Sabemos que ao contrário do que existiam no passado, os surdos vêm ganhando espaço nas
universidades, nas empresas, e nos campos onde antes não eram aceitos, mas, mesmo assim,
ainda representam uma minoria. Ainda se faz necessário um maior empenho para que a
sociedade surda se sinta aceita como são, e não “adaptada” para eles como se precisassem se
adequar para nós. Ainda se faz necessário que nós ouvintes aprendamos o idioma Libras para
que nós nos adeqüemos a esse mundo único e diferente. Esse filme nos chama para essa
realidade. Como futuros educadores, precisamos pensar sobre a comunidade surta, nos
empenha para compreender e imergir nessa cultura. Se iremos nos deparar com alunos
surdos, como poderemos então transmitir e receber conhecimento se nada sabemos a
respeito?O fato da mãe de Adam ser uma professora, nos faz refletir em como é importante o
aprendizado da Libras e de acordo com minha experiência como educadora, sei que ainda
existe muito campo a ser explorado nessa área pois, ainda é pequeno o número de professores
nessa área. E se a mãe do Adam não fosse professora? Será que seu desempenho com os
sinais seria o mesmo?Tudo isso, nos leva a reflexões mais profundas, para pensar além do
filme, e não só como educadores, mas também como indivíduos participantes de uma
sociedade que ainda enxerga o surdo como “alguém que está incapaz de fazer algo por não
ouvir.” O avô do Adam no filme, apresenta um papel importante, como alguém que
simplesmente ignora os sons como um aspecto que não o diferencia dos demais na sociedade.

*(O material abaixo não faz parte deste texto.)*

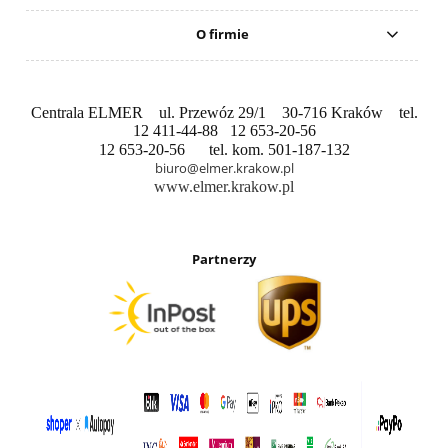
O firmie
Centrala ELMER ul. Przewóz 29/1 30-716 Kraków tel.
12 411-44-88 12 653-20-56
12 653-20-56 tel. kom. 501-187-132
biuro@elmer.krakow.pl
www.elmer.krakow.pl
Partnerzy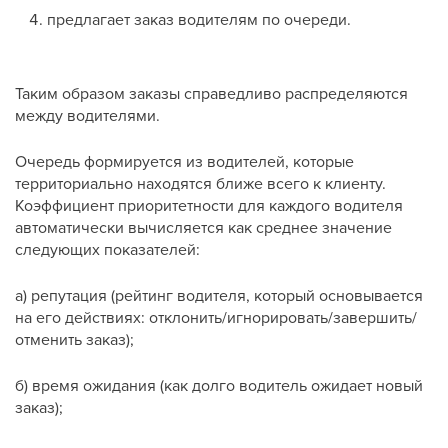
предлагает заказ водителям по очереди.
Таким образом заказы справедливо распределяются
между водителями.
Очередь формируется из водителей, которые
территориально находятся ближе всего к клиенту.
Коэффициент приоритетности для каждого водителя
автоматически вычисляется как среднее значение
следующих показателей:
а) репутация (рейтинг водителя, который основывается
на его действиях: отклонить/игнорировать/завершить/
отменить заказ);
б) время ожидания (как долго водитель ожидает новый
заказ);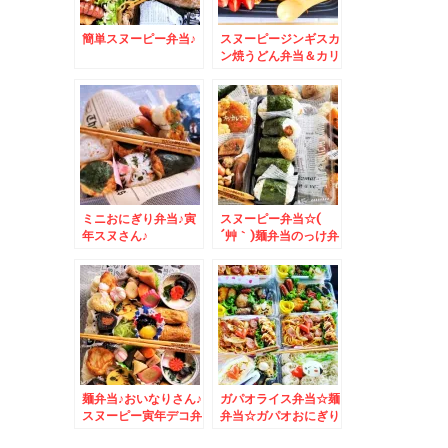
簡単スヌーピー弁当♪
スヌーピージンギスカ
ン焼うどん弁当＆カリ
フォルニア産
「Calrose」カルロー
ズ米♪
ミニおにぎり弁当♪寅
スヌーピー弁当☆(
年スヌさん♪
´艸｀)麺弁当のっけ弁
当おにぎり弁当♪
麺弁当♪おいなりさん♪
ガパオライス弁当☆麺
スヌーピー寅年デコ弁
弁当☆ガパオおにぎり
♪
も♪スヌーピー仕立て♪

Quantas pessoas nós conhecemos que ocupam cargos importantes e são surdas?
Percebemos que elas ainda representam de fato a minoria. Que a nossa percepção não se
limite apenas nessas aulas de Libras, mas que ela vá para além e nos conduza a um caminho
de pesquisa, estudo e interesse por esse assunto. Gratidão pela indicação do filme.